Berke came back in with a can of Coke she’d gotten from the first-floor vending machines. “All done with the prayer meeting?” she asked, but no one bothered to reply. She sat down on the sofa and propped her feet up on the table that held a stack of months-old magazines. What she didn’t intend to tell them was that, though she was far from being religious, she’d been curious about the chapel and had walked down that way to take a look. She’d stood on the threshold of a small, dimly-lit room with two pews, a lectern and a picture of Jesus kneeling in a garden. Maybe she’d said something in her mind about George. Maybe. It had been quick, just a passing thing. For good luck, if anything else. She’d always figured Jesus was kind of like a four-leaf-clover. A tip wouldn’t hurt either, she’d thought, so she’d put a buck in the slot of a little white lockbox screwed to the top of a table. Next to it was a white book where people wrote down the names of who they were praying for.
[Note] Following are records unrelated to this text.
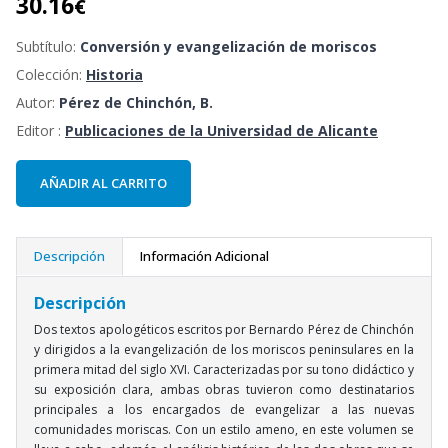
30.16
€
Subtítulo:
Conversión y evangelización de moriscos
Colección:
Historia
Autor:
Pérez de Chinchón, B.
Editor :
Publicaciones de la Universidad de Alicante
AÑADIR AL CARRITO
Descripción
Información Adicional
Descripción
Dos textos apologéticos escritos por Bernardo Pérez de Chinchón
y dirigidos a la evangelización de los moriscos peninsulares en la
primera mitad del siglo XVI. Caracterizadas por su tono didáctico y
su exposición clara, ambas obras tuvieron como destinatarios
principales a los encargados de evangelizar a las nuevas
comunidades moriscas. Con un estilo ameno, en este volumen se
Better make it two bucks, she’d decided, but in the end it had been five.
About forty minutes after Berke’s return, an Asian doctor wearing blue scrubs and a surgeon’s cap came into the room. He told them in perfect English, his calm quiet doctor’s voice tinged with a trace of Southern accent, that George was out of surgery and in the ICU, and that the next twelve hours would be, as he put it, ‘the crucial period’. More than that, he couldn’t say. Nomad took that to mean the doctors had done all they were able to and now it was George’s fight.
They thanked him, and after he left they settled back into their places to wait some more. They were good at waiting; they did far more waiting than playing, so they’d made their peace with that necessary aspect of the musician’s life. But never before had they waited out the life or death of a bandmate, and it was going to be a trial for all of them.
And maybe most of all for Nomad. The walls were closing in on him. He hadn’t particularly liked hospitals before his father was shot, but afterwards…when he’d sat in a room similar to this, smelling the hospital’s odors and sensing the impending news, in front of him some dog-eared Batman, Green Lantern and Captain America comics a nurse had found for him, until one of the other Roadmen had come in and told him his dad was gone…
The Month of Death had arrived early this year.
As Ariel and Terry dozed and Berke watched through heavy-lidded eyes an old black-and-white TCM movie with Bette Davis on TV, Nomad stood up. He told Berke he was going downstairs to the machines, and did she want anything. She said no, she was okay.
He left.
At first he’d only intended to walk outside and breathe some non-hospital air, some air without bad memories in it. Then he decided to walk a little ways, not very far, just to get the blood moving. That waiting-room was killing him. To go back to it…no, not right now. He would walk a while down the city block, on this weeping side of three-o’clock.